Hayek on the false dichotomy of ‘natural’ and ‘artificial’

From Chapter 1 of Law, Legislation, and Liberty, where he frames the problem that fueled the work he produced during the second half of his academic career:

“The discussion of the problems with which we are concerned was long hampered by the universal acceptance of a misleading distinction which was introduced by the ancient Greeks and from whose confusing effect we have not yet wholly freed ourselves. This is the division of phenomena between those which in modern terms are ‘natural’ and those which are ‘artificial’. The original Greek terms, which seem to have been introduced by the Sophists of the fifth century B.C., were physei, which means ‘by nature’ and, in contrast to it, either nom? , best rendered as ‘by convention’, or thesei, which means roughly ‘by deliberate decision’.18 The use of two terms with somewhat different meanings to express the second part of the division indicates the confusion which has beset the discussion ever since. The distinction intended may be either between objects which existed independently and objects which were the results of human action, or between objects which arose independently of, and objects which arose as the result of, human design. The failure to distinguish between these two meanings led to the situation where one author could argue with regard to a given phenomenon that it was artificial because it was the result of human action, while another might describe the same phenomenon as natural because it was evidently not the result of human design.

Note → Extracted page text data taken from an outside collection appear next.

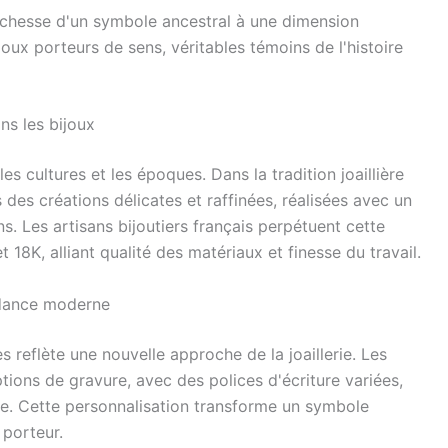
 richesse d'un symbole ancestral à une dimension
oux porteurs de sens, véritables témoins de l'histoire
ns les bijoux
es cultures et les époques. Dans la tradition joaillière
 des créations délicates et raffinées, réalisées avec un
ns. Les artisans bijoutiers français perpétuent cette
 18K, alliant qualité des matériaux et finesse du travail.
ndance moderne
 reflète une nouvelle approche de la joaillerie. Les
ions de gravure, avec des polices d'écriture variées,
ue. Cette personnalisation transforme un symbole
 porteur.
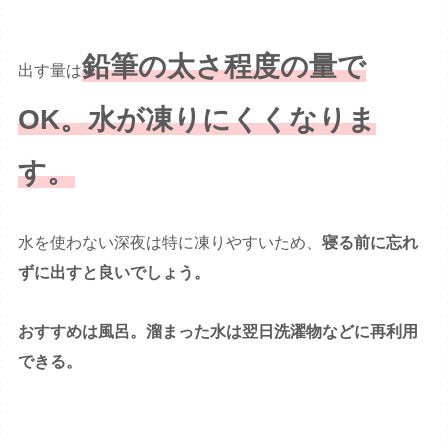
鉛筆の太さ程度の量で
出す量は
OK。水が凍りにくくなりま
す。
水を使わない深夜は特に凍りやすいため、
寝る前に忘れ
ずに出すと良いでしょう。
おすすめは風呂。溜まった水は翌日洗濯物などに再利用
できる。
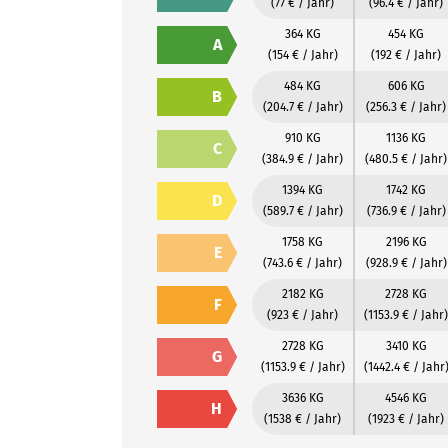
(77 € / Jahr)
(96.4 € / Jahr)
364 KG
454 KG
A
(154 € / Jahr)
(192 € / Jahr)
484 KG
606 KG
B
(204.7 € / Jahr)
(256.3 € / Jahr)
910 KG
1136 KG
C
(384.9 € / Jahr)
(480.5 € / Jahr)
1394 KG
1742 KG
D
(589.7 € / Jahr)
(736.9 € / Jahr)
1758 KG
2196 KG
E
(743.6 € / Jahr)
(928.9 € / Jahr)
2182 KG
2728 KG
F
(923 € / Jahr)
(1153.9 € / Jahr)
2728 KG
3410 KG
G
(1153.9 € / Jahr)
(1442.4 € / Jahr
3636 KG
4546 KG
H
(1538 € / Jahr)
(1923 € / Jahr)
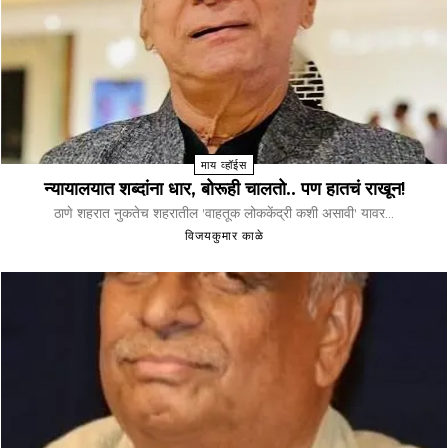
माय व्हॉईस
न्यायालयात शब्दांना धार, बोरूही चालतो.. पण हातचं राखून!
ठाणे शहरात नुकतेच शहरातील 'वाहतूक लोककेंद्री कशी असावी' यावर...
विजयकुमार काळे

Not until the eighteenth century did thinkers like Bernard Mandeville and David Hume make it clear that there existed a category of phenomena which, depending on which of the two definitions one adhered to, would fall into either the one or the other of the two categories and therefore ought to be assigned to a distinct third class of phenomena, later described by Adam Ferguson as ‘the result of human action but not of human design’. These were the phenomena which required for their explanation a distinct body of theory and which came to provide the object of the theoretical social sciences.”